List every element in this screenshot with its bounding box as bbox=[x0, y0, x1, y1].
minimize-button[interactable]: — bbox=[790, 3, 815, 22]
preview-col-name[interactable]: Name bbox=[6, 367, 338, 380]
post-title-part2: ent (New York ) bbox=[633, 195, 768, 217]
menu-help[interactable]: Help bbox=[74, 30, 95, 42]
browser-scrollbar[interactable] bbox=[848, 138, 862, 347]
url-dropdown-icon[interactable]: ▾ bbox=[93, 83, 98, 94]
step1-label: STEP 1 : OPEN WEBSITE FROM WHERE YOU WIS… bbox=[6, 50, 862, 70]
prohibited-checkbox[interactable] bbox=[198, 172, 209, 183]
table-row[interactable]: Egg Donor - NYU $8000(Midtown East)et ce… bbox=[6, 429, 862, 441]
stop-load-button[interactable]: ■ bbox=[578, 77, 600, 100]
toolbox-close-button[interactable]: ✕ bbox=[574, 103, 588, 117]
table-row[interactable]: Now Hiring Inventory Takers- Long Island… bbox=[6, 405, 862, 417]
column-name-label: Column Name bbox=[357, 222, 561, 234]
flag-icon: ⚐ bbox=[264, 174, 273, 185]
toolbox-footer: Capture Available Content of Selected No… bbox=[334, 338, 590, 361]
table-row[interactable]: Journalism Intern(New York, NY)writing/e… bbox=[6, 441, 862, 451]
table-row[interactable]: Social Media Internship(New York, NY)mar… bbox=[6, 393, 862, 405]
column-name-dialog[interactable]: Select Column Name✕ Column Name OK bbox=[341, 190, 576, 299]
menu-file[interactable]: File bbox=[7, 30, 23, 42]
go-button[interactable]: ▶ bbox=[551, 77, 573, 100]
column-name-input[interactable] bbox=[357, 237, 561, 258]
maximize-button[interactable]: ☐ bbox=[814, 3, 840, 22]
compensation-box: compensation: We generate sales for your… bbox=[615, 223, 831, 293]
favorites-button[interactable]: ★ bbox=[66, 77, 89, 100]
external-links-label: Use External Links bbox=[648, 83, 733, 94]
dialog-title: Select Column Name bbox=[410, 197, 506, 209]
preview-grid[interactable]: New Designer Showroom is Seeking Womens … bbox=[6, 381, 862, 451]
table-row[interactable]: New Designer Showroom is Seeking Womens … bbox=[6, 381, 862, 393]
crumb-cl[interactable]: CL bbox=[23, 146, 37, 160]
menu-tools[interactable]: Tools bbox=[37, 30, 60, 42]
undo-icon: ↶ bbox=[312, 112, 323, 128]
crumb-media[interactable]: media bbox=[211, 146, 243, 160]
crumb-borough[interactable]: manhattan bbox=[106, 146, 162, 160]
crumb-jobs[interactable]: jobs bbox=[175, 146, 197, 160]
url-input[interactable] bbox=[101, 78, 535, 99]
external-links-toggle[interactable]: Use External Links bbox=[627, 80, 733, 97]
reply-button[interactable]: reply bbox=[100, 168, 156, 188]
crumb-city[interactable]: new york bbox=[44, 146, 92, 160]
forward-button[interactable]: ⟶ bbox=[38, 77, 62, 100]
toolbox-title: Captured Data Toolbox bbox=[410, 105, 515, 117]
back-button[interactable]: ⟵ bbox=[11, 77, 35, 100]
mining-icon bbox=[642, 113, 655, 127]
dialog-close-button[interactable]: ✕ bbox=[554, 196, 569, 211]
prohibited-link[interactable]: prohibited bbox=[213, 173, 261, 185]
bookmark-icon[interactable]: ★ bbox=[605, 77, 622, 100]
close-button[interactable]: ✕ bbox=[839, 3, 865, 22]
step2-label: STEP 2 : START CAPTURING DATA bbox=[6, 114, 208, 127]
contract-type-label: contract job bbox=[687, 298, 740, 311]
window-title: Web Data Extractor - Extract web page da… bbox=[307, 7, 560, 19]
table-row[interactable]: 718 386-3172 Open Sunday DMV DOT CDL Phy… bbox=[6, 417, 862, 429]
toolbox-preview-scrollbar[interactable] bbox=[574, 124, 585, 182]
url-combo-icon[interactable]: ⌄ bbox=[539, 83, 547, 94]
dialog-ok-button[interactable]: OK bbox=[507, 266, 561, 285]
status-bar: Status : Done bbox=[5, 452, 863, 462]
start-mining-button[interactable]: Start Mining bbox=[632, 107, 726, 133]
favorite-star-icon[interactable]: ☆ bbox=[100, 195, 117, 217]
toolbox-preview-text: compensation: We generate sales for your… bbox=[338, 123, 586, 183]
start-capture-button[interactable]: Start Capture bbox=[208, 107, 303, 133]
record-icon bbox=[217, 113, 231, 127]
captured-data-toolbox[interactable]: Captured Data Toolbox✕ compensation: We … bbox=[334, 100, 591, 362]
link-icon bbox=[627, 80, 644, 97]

Work order
Transcribe all the material, making sure each line matches the original.

Solution
List every element in this screenshot with its bounding box as bbox=[x0, y0, x1, y1].
minimize-button[interactable]: — bbox=[790, 3, 815, 22]
preview-col-name[interactable]: Name bbox=[6, 367, 338, 380]
post-title-part2: ent (New York ) bbox=[633, 195, 768, 217]
menu-help[interactable]: Help bbox=[74, 30, 95, 42]
browser-scrollbar[interactable] bbox=[848, 138, 862, 347]
url-dropdown-icon[interactable]: ▾ bbox=[93, 83, 98, 94]
step1-label: STEP 1 : OPEN WEBSITE FROM WHERE YOU WIS… bbox=[6, 50, 862, 70]
prohibited-checkbox[interactable] bbox=[198, 172, 209, 183]
table-row[interactable]: Egg Donor - NYU $8000(Midtown East)et ce… bbox=[6, 429, 862, 441]
stop-load-button[interactable]: ■ bbox=[578, 77, 600, 100]
toolbox-close-button[interactable]: ✕ bbox=[574, 103, 588, 117]
table-row[interactable]: Now Hiring Inventory Takers- Long Island… bbox=[6, 405, 862, 417]
column-name-label: Column Name bbox=[357, 222, 561, 234]
flag-icon: ⚐ bbox=[264, 174, 273, 185]
toolbox-footer: Capture Available Content of Selected No… bbox=[334, 338, 590, 361]
table-row[interactable]: Journalism Intern(New York, NY)writing/e… bbox=[6, 441, 862, 451]
table-row[interactable]: Social Media Internship(New York, NY)mar… bbox=[6, 393, 862, 405]
column-name-dialog[interactable]: Select Column Name✕ Column Name OK bbox=[341, 190, 576, 299]
menu-file[interactable]: File bbox=[7, 30, 23, 42]
go-button[interactable]: ▶ bbox=[551, 77, 573, 100]
column-name-input[interactable] bbox=[357, 237, 561, 258]
maximize-button[interactable]: ☐ bbox=[814, 3, 840, 22]
compensation-box: compensation: We generate sales for your… bbox=[615, 223, 831, 293]
favorites-button[interactable]: ★ bbox=[66, 77, 89, 100]
external-links-label: Use External Links bbox=[648, 83, 733, 94]
dialog-title: Select Column Name bbox=[410, 197, 506, 209]
preview-grid[interactable]: New Designer Showroom is Seeking Womens … bbox=[6, 381, 862, 451]
table-row[interactable]: New Designer Showroom is Seeking Womens … bbox=[6, 381, 862, 393]
crumb-cl[interactable]: CL bbox=[23, 146, 37, 160]
menu-tools[interactable]: Tools bbox=[37, 30, 60, 42]
undo-icon: ↶ bbox=[312, 112, 323, 128]
crumb-media[interactable]: media bbox=[211, 146, 243, 160]
crumb-borough[interactable]: manhattan bbox=[106, 146, 162, 160]
crumb-jobs[interactable]: jobs bbox=[175, 146, 197, 160]
url-input[interactable] bbox=[101, 78, 535, 99]
external-links-toggle[interactable]: Use External Links bbox=[627, 80, 733, 97]
reply-button[interactable]: reply bbox=[100, 168, 156, 188]
crumb-city[interactable]: new york bbox=[44, 146, 92, 160]
forward-button[interactable]: ⟶ bbox=[38, 77, 62, 100]
toolbox-title: Captured Data Toolbox bbox=[410, 105, 515, 117]
back-button[interactable]: ⟵ bbox=[11, 77, 35, 100]
mining-icon bbox=[642, 113, 655, 127]
dialog-close-button[interactable]: ✕ bbox=[554, 196, 569, 211]
prohibited-link[interactable]: prohibited bbox=[213, 173, 261, 185]
bookmark-icon[interactable]: ★ bbox=[605, 77, 622, 100]
close-button[interactable]: ✕ bbox=[839, 3, 865, 22]
step2-label: STEP 2 : START CAPTURING DATA bbox=[6, 114, 208, 127]
contract-type-label: contract job bbox=[687, 298, 740, 311]
window-title: Web Data Extractor - Extract web page da… bbox=[307, 7, 560, 19]
table-row[interactable]: 718 386-3172 Open Sunday DMV DOT CDL Phy… bbox=[6, 417, 862, 429]
toolbox-preview-scrollbar[interactable] bbox=[574, 124, 585, 182]
url-combo-icon[interactable]: ⌄ bbox=[539, 83, 547, 94]
dialog-ok-button[interactable]: OK bbox=[507, 266, 561, 285]
status-bar: Status : Done bbox=[5, 452, 863, 462]
start-mining-button[interactable]: Start Mining bbox=[632, 107, 726, 133]
favorite-star-icon[interactable]: ☆ bbox=[100, 195, 117, 217]
toolbox-preview-text: compensation: We generate sales for your… bbox=[338, 123, 586, 183]
start-capture-button[interactable]: Start Capture bbox=[208, 107, 303, 133]
record-icon bbox=[217, 113, 231, 127]
captured-data-toolbox[interactable]: Captured Data Toolbox✕ compensation: We … bbox=[334, 100, 591, 362]
link-icon bbox=[627, 80, 644, 97]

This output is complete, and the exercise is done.